I ask him what missile he’s talking about, and he reminds me of the one he had initially planned to use to protect the airspace over Nápoles. Since a missile can only be used once, he’s changed his mind: he plans to hit a worthwhile target, and it’s not the Colombian air force or the presidential palace. The latter and the Presidential Guard Battalion can be neutralized with a few bazooka hits, without the need for a missile that’s so expensive and complicated to get. But if he hits the Pentagon right in the middle of the building, the U.S. defense systems will be annulled, along with their communications with allies. That’s why he’s trying to contact Adnan Khashoggi, who is the richest arms dealer in the world and a man who balks at nothing.
“The Pentagon? Wow…woooow.
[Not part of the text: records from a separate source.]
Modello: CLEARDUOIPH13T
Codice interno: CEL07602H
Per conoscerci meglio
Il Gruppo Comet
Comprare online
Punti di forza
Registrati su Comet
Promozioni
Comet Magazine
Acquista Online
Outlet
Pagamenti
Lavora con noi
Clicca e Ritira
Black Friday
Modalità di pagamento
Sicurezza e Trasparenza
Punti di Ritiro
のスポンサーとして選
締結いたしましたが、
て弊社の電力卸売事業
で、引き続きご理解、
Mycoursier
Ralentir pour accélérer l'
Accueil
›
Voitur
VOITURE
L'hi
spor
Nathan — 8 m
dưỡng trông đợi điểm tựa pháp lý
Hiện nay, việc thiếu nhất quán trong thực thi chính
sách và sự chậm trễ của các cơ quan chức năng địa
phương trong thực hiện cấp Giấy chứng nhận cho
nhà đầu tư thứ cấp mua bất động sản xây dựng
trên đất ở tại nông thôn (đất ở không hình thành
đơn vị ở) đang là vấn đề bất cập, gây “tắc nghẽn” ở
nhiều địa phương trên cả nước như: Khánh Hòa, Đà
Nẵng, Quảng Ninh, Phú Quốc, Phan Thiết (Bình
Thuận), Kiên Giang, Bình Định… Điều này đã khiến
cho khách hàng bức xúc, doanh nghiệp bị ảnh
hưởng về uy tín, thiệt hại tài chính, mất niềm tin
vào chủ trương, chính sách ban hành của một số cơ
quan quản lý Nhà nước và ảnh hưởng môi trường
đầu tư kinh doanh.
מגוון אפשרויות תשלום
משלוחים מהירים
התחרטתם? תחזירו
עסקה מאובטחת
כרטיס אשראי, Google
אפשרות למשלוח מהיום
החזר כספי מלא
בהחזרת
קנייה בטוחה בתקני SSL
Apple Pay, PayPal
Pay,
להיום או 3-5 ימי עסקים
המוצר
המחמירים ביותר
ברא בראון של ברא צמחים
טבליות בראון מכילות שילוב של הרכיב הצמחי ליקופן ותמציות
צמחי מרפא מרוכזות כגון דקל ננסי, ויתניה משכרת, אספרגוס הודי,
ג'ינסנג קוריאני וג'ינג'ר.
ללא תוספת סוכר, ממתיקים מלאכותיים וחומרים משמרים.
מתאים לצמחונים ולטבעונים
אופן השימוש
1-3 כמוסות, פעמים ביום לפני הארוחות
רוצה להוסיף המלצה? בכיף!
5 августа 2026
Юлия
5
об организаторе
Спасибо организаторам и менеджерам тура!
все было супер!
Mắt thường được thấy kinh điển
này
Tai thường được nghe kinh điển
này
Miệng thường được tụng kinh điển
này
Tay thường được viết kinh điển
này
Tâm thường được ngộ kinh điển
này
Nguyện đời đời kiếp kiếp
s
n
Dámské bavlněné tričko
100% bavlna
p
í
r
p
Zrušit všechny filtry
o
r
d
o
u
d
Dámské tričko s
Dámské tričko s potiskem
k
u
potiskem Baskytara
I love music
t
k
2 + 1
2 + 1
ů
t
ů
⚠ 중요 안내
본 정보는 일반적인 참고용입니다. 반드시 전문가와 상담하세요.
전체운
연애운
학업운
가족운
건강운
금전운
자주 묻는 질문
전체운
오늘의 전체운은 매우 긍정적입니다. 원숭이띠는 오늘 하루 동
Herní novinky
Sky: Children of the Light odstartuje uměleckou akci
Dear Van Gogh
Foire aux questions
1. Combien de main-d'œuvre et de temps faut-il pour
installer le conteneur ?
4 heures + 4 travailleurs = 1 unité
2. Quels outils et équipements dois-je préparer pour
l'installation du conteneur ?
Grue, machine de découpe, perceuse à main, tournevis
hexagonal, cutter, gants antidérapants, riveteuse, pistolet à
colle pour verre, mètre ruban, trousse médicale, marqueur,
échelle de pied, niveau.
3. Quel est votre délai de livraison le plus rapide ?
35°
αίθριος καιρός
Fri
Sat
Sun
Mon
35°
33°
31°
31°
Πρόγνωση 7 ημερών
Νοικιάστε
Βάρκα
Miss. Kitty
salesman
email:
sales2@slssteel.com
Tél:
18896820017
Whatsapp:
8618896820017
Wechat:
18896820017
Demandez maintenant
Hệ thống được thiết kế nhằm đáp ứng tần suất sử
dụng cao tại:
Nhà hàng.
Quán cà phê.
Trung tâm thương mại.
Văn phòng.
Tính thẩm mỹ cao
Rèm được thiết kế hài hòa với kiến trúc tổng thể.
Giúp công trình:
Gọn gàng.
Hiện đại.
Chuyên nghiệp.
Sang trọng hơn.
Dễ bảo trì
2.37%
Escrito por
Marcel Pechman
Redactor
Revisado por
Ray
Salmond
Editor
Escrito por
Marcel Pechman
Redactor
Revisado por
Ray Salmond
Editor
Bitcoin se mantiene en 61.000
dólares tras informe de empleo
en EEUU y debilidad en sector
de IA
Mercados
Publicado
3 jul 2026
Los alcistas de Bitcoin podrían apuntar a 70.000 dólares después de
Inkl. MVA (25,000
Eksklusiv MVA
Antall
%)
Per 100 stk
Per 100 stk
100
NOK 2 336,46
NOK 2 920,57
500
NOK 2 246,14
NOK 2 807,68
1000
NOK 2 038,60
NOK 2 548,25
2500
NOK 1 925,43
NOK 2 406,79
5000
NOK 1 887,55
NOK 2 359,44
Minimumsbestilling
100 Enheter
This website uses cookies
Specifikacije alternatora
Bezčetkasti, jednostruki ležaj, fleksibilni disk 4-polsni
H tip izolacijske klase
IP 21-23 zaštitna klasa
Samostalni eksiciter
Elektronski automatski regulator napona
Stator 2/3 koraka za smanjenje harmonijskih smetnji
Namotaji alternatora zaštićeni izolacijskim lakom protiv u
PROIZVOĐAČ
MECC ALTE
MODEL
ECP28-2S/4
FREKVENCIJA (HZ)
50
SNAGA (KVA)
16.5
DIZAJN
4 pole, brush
But…haven’t you seen the Pink Panther movies where there’s a thousand-carat diamond protected by a bunch of crisscrossed rays that can only be seen with special glasses? How can you not remember? That’s what you’ll find at the Pentagon! Or don’t you think the Russians would have hit the gringos with missiles a while ago, if it were that easy? There are thousands and thousands of miles of airspace protected by an impressive weave of invisible rays; yes, sir, I believe they’re called lasers! And the White House and Fort Knox must be the same. Ay, my love! You’re starting to seem like those bad guys in the James Bond movies. Like Goldfinger, willing to wipe out all of humanity in order to achieve their goal. Extradition isn’t worth all that….”
He looks at me wild with rage, and I think he’s about to strangle me.
“That’s what you think, Virginia! Extradition is worth all that and anything else I have to do. Everything, everything, everything, and don’t say such an outrageous thing again or I’ll throw you out the window! And the Pentagon isn’t protected by any rays, visible or invisible. I’ve been thinking about how I’m going to send that missile. People are convinced the gringos are so invulnerable and smart, but it’s not true. How do you think I get millions of tons of coke in there, which have already gone down from $50,000 a kilo to $14,000 since I’ve known you? Have you still not realized that we Colombians are much smarter than them?”